Oscar Wilde immediately began tapping out a phone number on the comcon set in the back of Lowenthal’s seat.
“Who are you calling?” Charlotte demanded.
“Walter Czastka, of course,” Oscar replied with his customary equanimity.
“You can’t do that!” Lowenthal exclaimed. Charlotte was glad that he’d beaten her to it, because she knew exactly what Wilde’s reply would be.
“Of course I can,” said Wilde. “We’re old acquaintances, after all. If he’s involved with this business, I’m the best person to find out how and why—I know his little ways.” By the time he had finished speaking, it was a dead issue. The call had gone through and had been answered.
Charlotte could see the image on Wilde’s screen even though she was invisible to the camera that was relaying Wilde’s image to Czastka.

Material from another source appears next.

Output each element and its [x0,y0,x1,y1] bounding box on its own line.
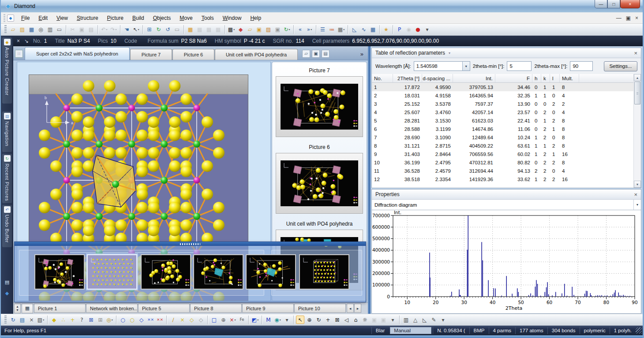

She knew immediately that the face must be that of the flesh-and-blood Czastka, not his dutiful sloth. No one would ever have programmed so much wizened world-weariness into a simulacrum.
“Hello, Walter,” said Wilde.
Czastka peered at the caller without the least flicker of recognition. He looked very old—far older than King or Urashima—and distinctly unwell. His skin was discolored and taut about the facial muscles. Charlotte could not imagine that he had ever been a handsome man, and he had obviously decided that it was unnecessary to compromise with the expectations of others by having his face touched up by cosmetic engineers. In a world where almost everyone was good-looking, unmarked by the worst ravages of time and circumstance, Walter Czastka was an obvious anomaly. There was nothing actually ugly or monstrous about him, however. To Charlotte, he simply seemed ancient and depressed. His eyes were a curious faded yellow color, and his stare had a rather disconcerting quality.
“Yes?” he said.
“Don’t you know me, Walter?” asked Wilde, in genuine surprise.
For a moment, Czastka simply looked exasperated, but then his stare changed as enlightenment dawned.
“Oscar Wilde!” he said, his tone redolent with awe. “My God, you look well. I didn’t look like that after my second rejuvenation… but you already had… how could you need a third so soon?” Oddly enough, Oscar Wilde did not swell with pride in reaction to this display of naked envy. It seemed to Charlotte that Wilde’s anxiety about Czastka’s condition outweighed his pride in his own. This surprised her a little, and she wondered what motives Wilde might have for feigning such a response.
“Need,” Wilde murmured, “is a relative thing. I’m sorry, Walter—I didn’t mean to startle you. In my mind’s eye, you see, I always look like this.” “You’ll have to be brief, Oscar,” said Czastka curtly. “I’m expecting the UN police to call back—ever since they got past my AI defenses they’ve been relentless. Someone’s using flowers to murder people. I’ve given them one report, but they want more. People like that always want more. I should have known better than to respond to the first call, I suppose. Terrible nuisance.” Charlotte noticed that Czastka had dutifully avoided mentioning to Oscar Wilde the fact that he’d been obliged to mention Wilde’s name in his report on the lethal flowers. Czastka did not seem to relish the idea of a long conversation with his old acquaintance.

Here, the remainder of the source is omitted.